For IT, there are exciting new opportunities to develop more-secure applications, install and uninstall applications using simple file copy operations, have fewer application conflicts through the new component versioning system, and combine the services of several programs into one using Web services.

Visual Studio .Net and .Net Framework also boast wholehearted support for multilanguage development, and acceptance of the C# language and .Net Common Language Infrastructure run-time environment specifications as ECMA standards this past December.

However, there are some things about Visual Studio .Net that are bound to rub some developers the wrong way. For example, since .Net Framework doesnt run on Windows 95, no .Net application will, either, although Windows 98 and Windows NT 4.0 are supported.

And there is the specter of Microsoft exerting the kind of market control that reduces developer choices.

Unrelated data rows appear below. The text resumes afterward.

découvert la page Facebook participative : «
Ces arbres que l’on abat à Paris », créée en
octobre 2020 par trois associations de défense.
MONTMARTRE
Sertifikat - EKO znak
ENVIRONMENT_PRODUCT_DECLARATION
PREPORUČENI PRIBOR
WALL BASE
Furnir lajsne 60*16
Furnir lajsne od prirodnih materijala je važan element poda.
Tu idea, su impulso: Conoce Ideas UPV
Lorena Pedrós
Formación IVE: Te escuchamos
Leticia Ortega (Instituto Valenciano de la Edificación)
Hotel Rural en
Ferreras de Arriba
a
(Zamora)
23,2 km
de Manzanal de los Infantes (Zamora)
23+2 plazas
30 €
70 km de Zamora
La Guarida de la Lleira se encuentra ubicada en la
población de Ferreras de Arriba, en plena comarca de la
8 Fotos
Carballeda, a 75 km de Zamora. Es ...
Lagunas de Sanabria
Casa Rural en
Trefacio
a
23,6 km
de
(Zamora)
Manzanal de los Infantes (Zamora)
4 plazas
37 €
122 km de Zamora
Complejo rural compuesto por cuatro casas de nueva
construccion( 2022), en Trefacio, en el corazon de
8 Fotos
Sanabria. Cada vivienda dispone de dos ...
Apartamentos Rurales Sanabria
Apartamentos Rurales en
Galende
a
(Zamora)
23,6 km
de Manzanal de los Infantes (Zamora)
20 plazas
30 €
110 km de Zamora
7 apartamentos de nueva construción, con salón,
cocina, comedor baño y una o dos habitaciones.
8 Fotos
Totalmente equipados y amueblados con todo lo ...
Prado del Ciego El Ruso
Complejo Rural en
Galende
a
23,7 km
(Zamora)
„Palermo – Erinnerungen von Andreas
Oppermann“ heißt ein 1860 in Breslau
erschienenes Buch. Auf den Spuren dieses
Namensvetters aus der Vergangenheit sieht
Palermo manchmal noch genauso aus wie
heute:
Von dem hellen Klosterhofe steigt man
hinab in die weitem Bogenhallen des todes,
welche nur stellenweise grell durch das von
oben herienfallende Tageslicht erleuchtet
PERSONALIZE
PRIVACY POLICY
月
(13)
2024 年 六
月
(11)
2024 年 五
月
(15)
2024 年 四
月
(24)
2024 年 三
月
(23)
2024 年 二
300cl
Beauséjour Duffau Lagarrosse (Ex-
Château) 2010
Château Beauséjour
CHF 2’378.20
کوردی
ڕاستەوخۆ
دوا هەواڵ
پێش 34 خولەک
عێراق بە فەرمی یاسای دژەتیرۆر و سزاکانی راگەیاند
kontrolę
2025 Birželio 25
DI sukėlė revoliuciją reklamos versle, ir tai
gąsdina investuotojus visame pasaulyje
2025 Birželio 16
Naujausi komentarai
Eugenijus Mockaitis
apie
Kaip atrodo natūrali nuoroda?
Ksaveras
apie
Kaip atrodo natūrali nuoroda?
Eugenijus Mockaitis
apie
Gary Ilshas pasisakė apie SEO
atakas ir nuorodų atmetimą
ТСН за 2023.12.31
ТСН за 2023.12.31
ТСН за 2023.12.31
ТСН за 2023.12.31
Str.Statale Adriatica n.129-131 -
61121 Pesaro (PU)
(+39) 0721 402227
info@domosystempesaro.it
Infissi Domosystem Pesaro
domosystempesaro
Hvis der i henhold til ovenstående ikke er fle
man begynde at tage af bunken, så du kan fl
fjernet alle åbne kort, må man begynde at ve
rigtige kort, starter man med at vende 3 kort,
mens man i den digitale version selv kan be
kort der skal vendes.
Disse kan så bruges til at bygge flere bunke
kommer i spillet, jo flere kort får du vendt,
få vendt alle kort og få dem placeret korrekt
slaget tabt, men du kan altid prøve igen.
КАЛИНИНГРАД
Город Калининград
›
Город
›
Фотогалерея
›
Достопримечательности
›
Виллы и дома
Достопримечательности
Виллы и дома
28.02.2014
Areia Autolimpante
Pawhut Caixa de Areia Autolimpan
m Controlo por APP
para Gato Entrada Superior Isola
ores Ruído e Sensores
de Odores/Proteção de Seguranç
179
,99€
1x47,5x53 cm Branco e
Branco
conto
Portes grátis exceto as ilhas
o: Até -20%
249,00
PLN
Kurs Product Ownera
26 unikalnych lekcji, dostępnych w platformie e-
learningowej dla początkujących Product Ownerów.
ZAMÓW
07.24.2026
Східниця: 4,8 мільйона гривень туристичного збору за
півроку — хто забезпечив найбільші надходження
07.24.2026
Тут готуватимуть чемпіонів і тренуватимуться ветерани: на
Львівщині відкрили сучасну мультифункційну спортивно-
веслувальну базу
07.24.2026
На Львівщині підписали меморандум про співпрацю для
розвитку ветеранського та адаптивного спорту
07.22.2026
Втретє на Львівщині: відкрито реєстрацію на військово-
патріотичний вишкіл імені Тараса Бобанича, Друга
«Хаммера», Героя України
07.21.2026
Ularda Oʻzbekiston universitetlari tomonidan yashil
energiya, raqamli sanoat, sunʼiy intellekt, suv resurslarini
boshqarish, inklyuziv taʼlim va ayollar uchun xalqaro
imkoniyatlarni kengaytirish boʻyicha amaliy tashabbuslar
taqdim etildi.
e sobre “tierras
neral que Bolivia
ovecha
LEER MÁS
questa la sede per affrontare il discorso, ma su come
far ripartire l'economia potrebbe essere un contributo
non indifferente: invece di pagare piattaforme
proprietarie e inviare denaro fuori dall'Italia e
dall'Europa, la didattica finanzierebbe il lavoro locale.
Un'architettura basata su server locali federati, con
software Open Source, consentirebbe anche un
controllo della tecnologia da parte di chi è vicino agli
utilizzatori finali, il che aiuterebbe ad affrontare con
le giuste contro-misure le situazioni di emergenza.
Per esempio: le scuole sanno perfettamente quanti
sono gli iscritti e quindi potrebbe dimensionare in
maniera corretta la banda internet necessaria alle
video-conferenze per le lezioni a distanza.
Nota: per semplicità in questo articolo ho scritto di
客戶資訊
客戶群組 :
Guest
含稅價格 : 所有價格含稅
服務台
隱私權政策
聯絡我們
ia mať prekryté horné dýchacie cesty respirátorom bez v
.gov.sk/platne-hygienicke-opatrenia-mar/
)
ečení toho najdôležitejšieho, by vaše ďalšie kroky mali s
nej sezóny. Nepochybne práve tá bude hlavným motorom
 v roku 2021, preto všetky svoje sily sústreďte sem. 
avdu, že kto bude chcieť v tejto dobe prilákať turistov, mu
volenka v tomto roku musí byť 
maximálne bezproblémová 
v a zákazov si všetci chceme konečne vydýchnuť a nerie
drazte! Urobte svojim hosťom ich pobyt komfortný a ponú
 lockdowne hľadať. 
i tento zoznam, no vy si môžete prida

We call on Microsoft to continue to support languages other than those it has developed, as well as to encourage the development of third-party .Net run-time implementations on Unix operating systems such as Ximians Mono and the Free Software Foundations DotGNU so .Nets cross-platform promise can be fulfilled.

But most important, while .Net development technologies are seductive, they are also highly disruptive. Internalizing an entirely new API will require retraining programmers from “Hello World” forward and setting aside knowledge that took years to acquire. But the huge learning curve must not distract IT from its core mission of building applications—on time and on budget—that enhance productivity. Still, the technologies in Visual Studio .Net are compelling, and if IT executives are cautious in where and how they deploy the new platform, the payoff should follow.